One of the bureau staff rooms where students worked alongside full-time staff
The Bureau aimed to build an amiable atmosphere between its staff and the students since they spent long periods of time working together. With this view in mind, various bonding events were staged.
Announcement of a joint event between the Training School and the Bureau
A more formal mechanism for interaction and socialization was the creation of a social club whose members went to the theater, played games, and went on various outings together.
The Training Schools also issued its own newsletter, although it appears to have been relatively short lived. Searching for an appropriate motto for their new institution, one of the students suggested the following ditty:
“A wise old owl lived in an oak
And the more he saw the less he spoke
While the less he spoke the more he heard
Why can’t we all be like that bird?”
The publication contained informational pieces mixed with humor, a sampling of which may be found below:
Naturally the school attracted a high caliber of students many of whom went on to be leaders in their fields. Luther Gulick, who spent a better part of the century working at the Bureau and later the Institute of Public Administration, started out as a humble student at the school in 1916 while attending Columbia University (some institutions of higher education began giving academic credit to students to attended the Training School).

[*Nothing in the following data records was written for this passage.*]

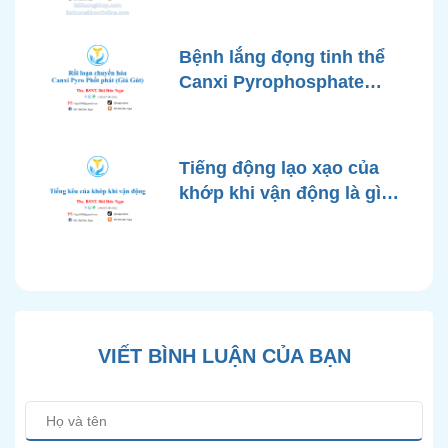
Bệnh lắng đọng tinh thể
Canxi Pyrophosphate
(CPPD) là gì? Nguyên
nhân & Điều trị
Tiếng động lạo xạo của
khớp khi vận động là gì?
Nguyên nhân & Cách xử
lý
VIẾT BÌNH LUẬN CỦA BẠN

Another notable graduate was Robert Moses who, like many other students, ended up working in the Bureau itself after finishing up his training.

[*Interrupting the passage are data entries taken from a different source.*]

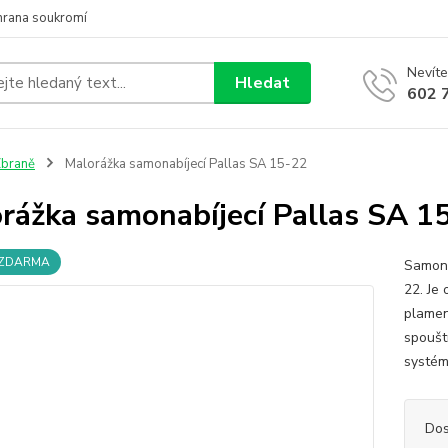
hrana soukromí
Nevíte
Hledat
602 
braně
Malorážka samonabíjecí Pallas SA 15-22
rážka samonabíjecí Pallas SA 1
 ZDARMA
Samona
22. Je
plamen
spoušt
systém
Dos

Robert Moses and of some of the other Training School graduates
Mention of Robert Moses in the Training School newsletter
Letter from another Training School graduate who became a Mayor
By the 1920s, various universities had began to develop their own public administration systems and with the attention of the Bureau starting to concentrate more and more on national issues, the school was transferred to Syracuse University, becoming the Maxwell School of Citizenship and Public Affairs.
And this brings the tale full circle: in 2010, the City University of New York appointed a new president of Baruch — Mitchel B. Wallerstein, then dean of the Maxwell School!